Setbacks probably look different for everyone. I compared the overwhelmed state of the healing brain in my last post to the feeling of a confused mouse in a maze. That was really just my way of making light of a tough situation. For anyone supporting a person with a such an invisible injury, the signs of setbacks can be very subtle. I see them in myself as either confusion (like forgetting what I was going to do or say) or when I have really done too much, my brain seems to just freeze up. Socially, a person with a brain injury might be able to fake it by laughing off confusions, forgetting a name etc. but if you live with someone who has a brain injury, since you can’t see or feel what they’re experiencing, (you can’t see that mouse running all over the place) you can watch for subtle signs that will indicate a setback and a need to slow down. Sometimes people with head injuries are not the best at monitoring their own healing.
Let me explain:
I did too much yesterday.
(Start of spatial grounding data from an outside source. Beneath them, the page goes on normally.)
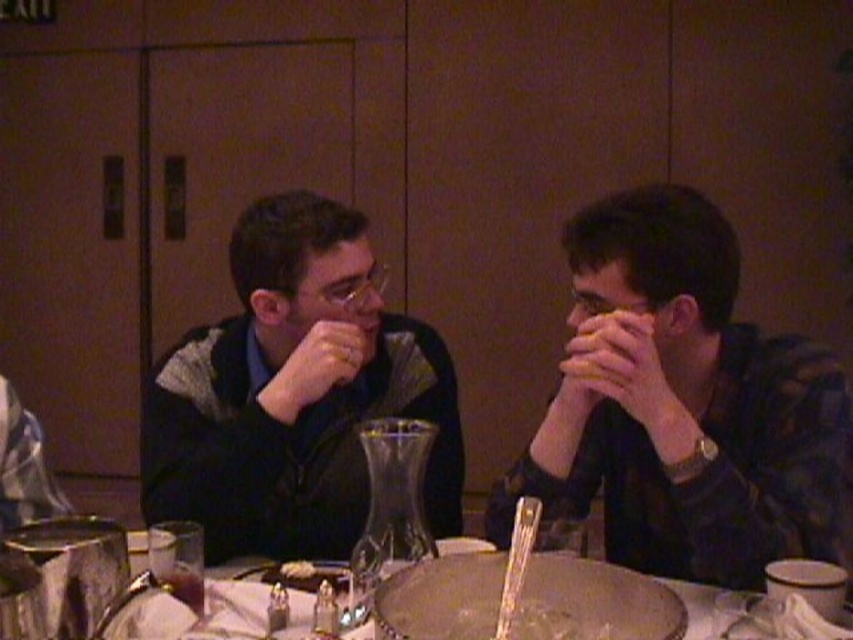 Between dark plaid shirt at center and white glossy table at center, which one appears on the left side from the viewer's perspective?

From the viewer's perspective, white glossy table at center appears more on the left side.

Can you confirm if dark plaid shirt at center is positioned below white glossy table at center?

No.

You are a GUI agent. You are given a task and a screenshot of the screen. Output one action in this format:
    pyautogui.click(x=<x>, y=<y>)
    Task: Click on the dark plaid shirt at center
    Image resolution: width=853 pixels, height=640 pixels.
    Given the screenshot: What is the action you would take?
    pyautogui.click(x=685, y=410)

The width and height of the screenshot is (853, 640). What are the coordinates of `dark plaid shirt at center` in the screenshot? It's located at (685, 410).

Is white matte bread at center behind white crumbly food at center?

No, white matte bread at center is closer to the viewer.

Is point (631, 384) positioned behind point (297, 577)?

No, (631, 384) is closer to viewer.

You are a GUI agent. You are given a task and a screenshot of the screen. Output one action in this format:
    pyautogui.click(x=<x>, y=<y>)
    Task: Click on the white matte bread at center
    The image size is (853, 640).
    Given the screenshot: What is the action you would take?
    pyautogui.click(x=611, y=349)

Is white matte bread at center to the right of clear glass at lower left from the viewer's perspective?

Indeed, white matte bread at center is positioned on the right side of clear glass at lower left.

Is white matte bread at center positioned in front of clear glass at lower left?

No, white matte bread at center is further to the viewer.

Describe the element at coordinates (611, 349) in the screenshot. I see `white matte bread at center` at that location.

The height and width of the screenshot is (640, 853). Find the location of `white matte bread at center`. white matte bread at center is located at coordinates (611, 349). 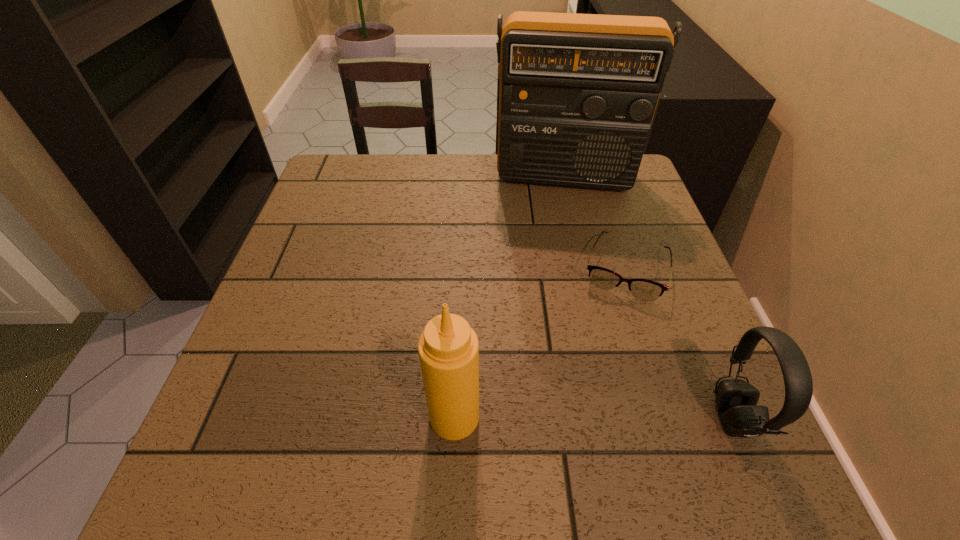 Identify the location of free space on the desktop that is between the leftmost object and the second shortest object and is positioned on the face of the shortest object. Image resolution: width=960 pixels, height=540 pixels. (587, 417).

Find the location of a particular element. This screenshot has width=960, height=540. vacant spot on the desktop that is between the second tallest object and the headset and is positioned on the front-facing side of the radio receiver is located at coordinates (560, 417). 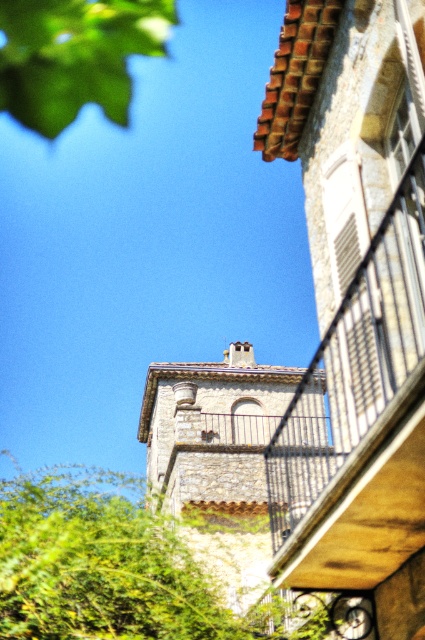 Question: Which object is positioned farthest from the stone textured bell tower at center?

Choices:
 (A) green leafy tree at upper left
 (B) green leafy tree at lower left

Answer: (A)

Question: Which point appears farthest from the camera in this image?

Choices:
 (A) [155, 532]
 (B) [209, 444]
 (C) [147, 45]

Answer: (C)

Question: Which is nearer to the stone textured bell tower at center?

Choices:
 (A) green leafy tree at lower left
 (B) green leafy tree at upper left

Answer: (A)

Question: Does green leafy tree at lower left have a greater width compared to green leafy tree at upper left?

Choices:
 (A) no
 (B) yes

Answer: (B)

Question: Is green leafy tree at lower left behind green leafy tree at upper left?

Choices:
 (A) no
 (B) yes

Answer: (A)

Question: In this image, where is stone textured bell tower at center located relative to green leafy tree at upper left?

I used to love to write, and I still want to be able to do this, but I asked too much of the language area of my brain yesterday. It’s ok to end a day with a headache, but when I start to mix things up well into the next day, I know I’ve set myself back in the wrong direction. The subtle signs of setbacks usually appear in little confusions. I’ll find I have left-right confusion when I have a jar of peanut butter in one hand, a coffee in the other, and I go to sip the peanut butter. It’s laughable, but a good warning that shouldn’t be ignored. When you think you’re making progress toward healing from a head injury, it doesn’t mean you can start to do things the way you used to. In my experience, there seem to be a couple of steps backward for every step forward in a healing brain. I guess I was feeling pretty good about embracing my artistic side yesterday, and forgot to pay attention to my own advice.
So, don’t be fooled into thinking you’ll wake up one morning to feel better again, the way you do when you get over the flu. In fact, I’m not sure the forward direction will be the one you expect. Tip for today: Get used to your new normal. I think it helps to accept the change to your brain, just as you would a bad knee or ankle that you might have to watch. Your injured brain is going to react to stimulus the way any injured tissue does. It’s ok, it will heal, but give it time.